From the Guidelines
Postural Orthostatic Tachycardia Syndrome (POTS)
POTS stands for Postural Orthostatic Tachycardia Syndrome, a condition characterized by a rapid increase in heart rate and other symptoms that occur upon standing, typically diagnosed when a person's heart rate increases by 30 beats per minute or more within 10 minutes of standing, or 40 beats per minute or more in those 12-19 years of age 1.
Key Characteristics
- Rapid heart rate increase: An increase in heart rate of ≥30 bpm during a positional change from supine to standing (or ≥40 bpm in those 12–19 y of age) 1.
- Symptoms upon standing: Frequent symptoms that occur with standing, such as lightheadedness, palpitations, tremulousness, generalized weakness, blurred vision, exercise intolerance, and fatigue 1.
- Absence of orthostatic hypotension: The absence of a significant drop in blood pressure (>20 mm Hg reduction in systolic BP) upon standing 1.
Associated Symptoms
- Dizziness and lightheadedness
- Palpitations
- Tremulousness
- Generalized weakness
- Blurred vision
- Exercise intolerance
- Fatigue
- Bloating
- Nausea
- Diarrhea
- Abdominal pain
- Migraine headaches
- Sleep disturbance 1
Pathophysiology
The pathophysiology of POTS is debated and likely heterogeneous, with proposed mechanisms including deconditioning, immune-mediated processes, excessive venous pooling, and a hyperadrenergic state 1.
From the Research
Definition and Characteristics of POTS
- Postural Orthostatic Tachycardia Syndrome (POTS) is an autonomic disorder characterized by an exaggerated increase in heart rate that occurs during standing, without orthostatic hypotension 2.
- POTS is a form of cardiovascular autonomic disorders characterized by orthostatic intolerance and a symptomatic increase in heart rate upon standing, which can significantly impair patients' quality of life 3.

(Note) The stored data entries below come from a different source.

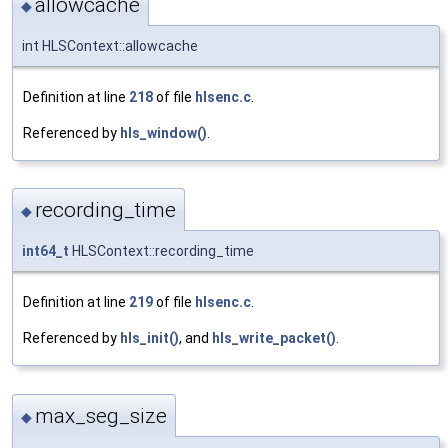
allowcache
◆
int HLSContext::allowcache
Definition at line
218
of file
hlsenc.c
.
Referenced by
hls_window()
.
recording_time
◆
int64_t
HLSContext::recording_time
Definition at line
219
of file
hlsenc.c
.
Referenced by
hls_init()
, and
hls_write_packet()
.
max_seg_size
◆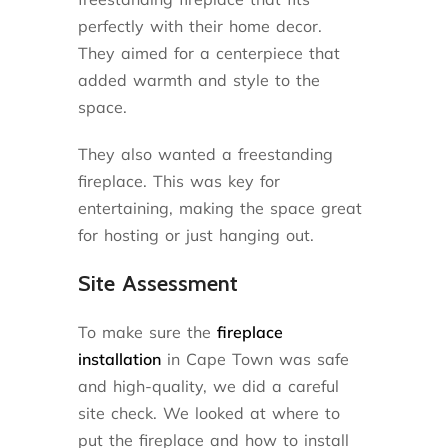
perfectly with their home decor.
They aimed for a centerpiece that
added warmth and style to the
space.
They also wanted a freestanding
fireplace. This was key for
entertaining, making the space great
for hosting or just hanging out.
Site Assessment
To make sure the
fireplace
installation
in Cape Town was safe
and high-quality, we did a careful
site check. We looked at where to
put the fireplace and how to install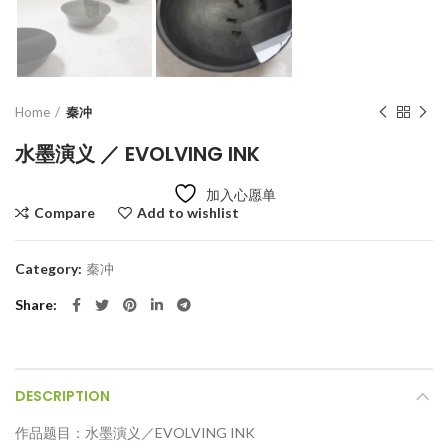
Home
秦冲
水墨演义 ／ EVOLVING INK
加入心愿单
Compare
Add to wishlist
Category:
秦冲
Share
DESCRIPTION
作品题目：水墨演义／EVOLVING INK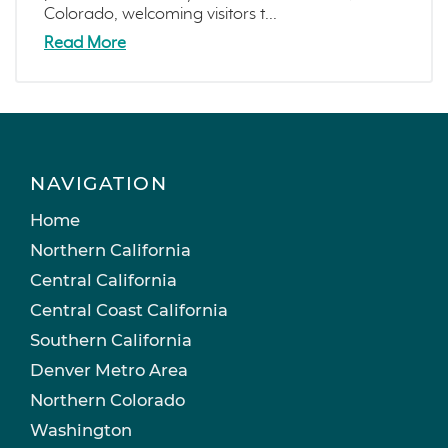
Colorado, welcoming visitors t...
Read More
NAVIGATION
Home
Northern California
Central California
Central Coast California
Southern California
Denver Metro Area
Northern Colorado
Washington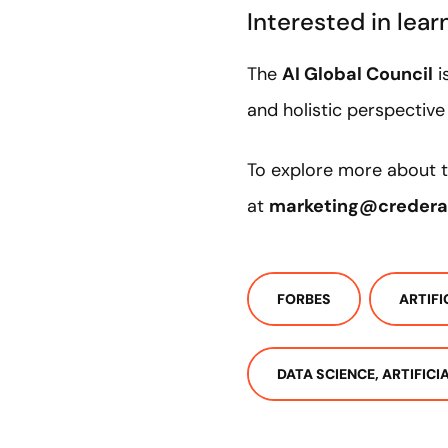
Interested in lea
The
AI Global Council
i
and holistic perspectiv
To explore more about t
at
marketing@creder
FORBES
ARTIFI
DATA SCIENCE, ARTIFIC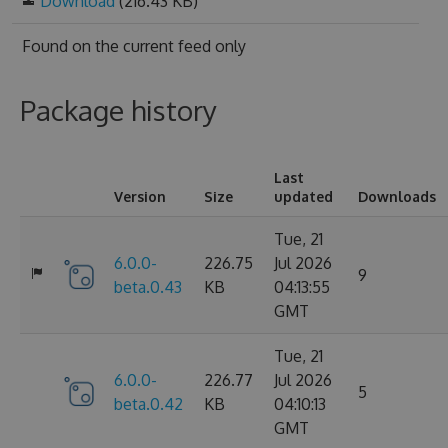
Download
(216.43 KB)
Found on
the current feed only
Package history
Last
Version
Size
updated
Downloads
Tue, 21
6.0.0-
226.75
Jul 2026
9
beta.0.43
KB
04:13:55
GMT
Tue, 21
6.0.0-
226.77
Jul 2026
5
beta.0.42
KB
04:10:13
GMT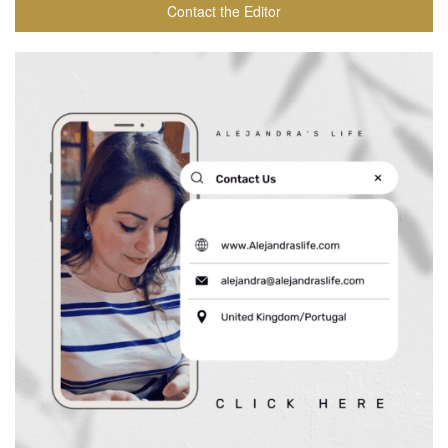
Contact the Editor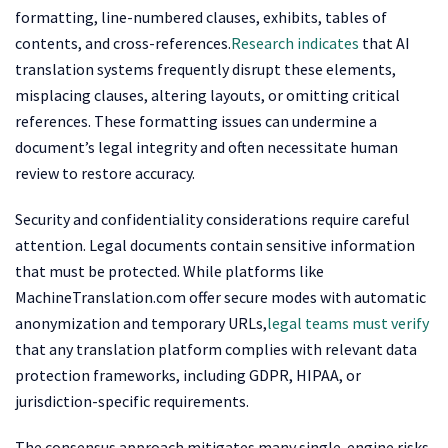
formatting, line-numbered clauses, exhibits, tables of
contents, and cross-references.
Research indicates
that AI
translation systems frequently disrupt these elements,
misplacing clauses, altering layouts, or omitting critical
references. These formatting issues can undermine a
document’s legal integrity and often necessitate human
review to restore accuracy.
Security and confidentiality considerations require careful
attention. Legal documents contain sensitive information
that must be protected. While platforms like
MachineTranslation.com offer secure modes with automatic
anonymization and temporary URLs,
legal teams must verify
that any translation platform complies with relevant data
protection frameworks, including GDPR, HIPAA, or
jurisdiction-specific requirements.
The consensus approach mitigates many single-engine risks,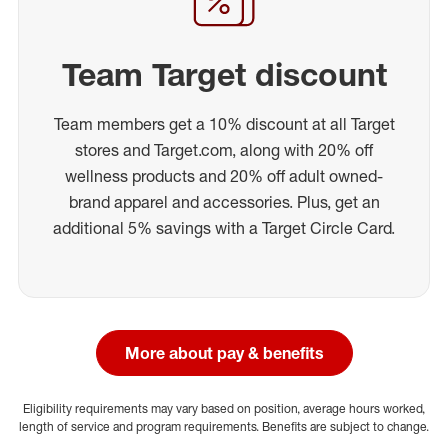
Team Target discount
Team members get a 10% discount at all Target
stores and Target.com, along with 20% off
wellness products and 20% off adult owned-
brand apparel and accessories. Plus, get an
additional 5% savings with a Target Circle Card.
More about pay & benefits
Eligibility requirements may vary based on position, average hours worked,
length of service and program requirements. Benefits are subject to change.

- Patients with POTS complain of symptoms of tachycardia, exercise intolerance, lightheadedness, extreme fatigue, headache, and mental clouding 4.
Pathophysiology and Phenotypes of POTS
- The pathophysiology of POTS is complex and multifactorial, with three primary phenotypes: hyperadrenergic, neuropathic, and hypovolemic, each requiring tailored management strategies 3.
- Hyperadrenergic POTS is characterized by excessive norepinephrine production or impaired reuptake, leading to sympathetic overactivity 3.
- Neuropathic POTS results from impaired vasoconstriction during orthostatic stress, while hypovolemic POTS is often triggered by dehydration and physical deconditioning 3.
Diagnosis and Management of POTS
- The diagnosis of POTS is established through a tilt-table test, standing test, serum norepinephrine levels, and red-cell volumes 2.
- First-line treatment for all patients focuses on lifestyle modifications, including increased fluid and salt intake, compression garment use, physical reconditioning, and postural training 3.
- Pharmacologic therapies are primarily used to manage specific symptoms, with beta-blockers being effective in hyperadrenergic POTS, and agents that enhance vascular tone being used in neuropathic POTS 3, 5.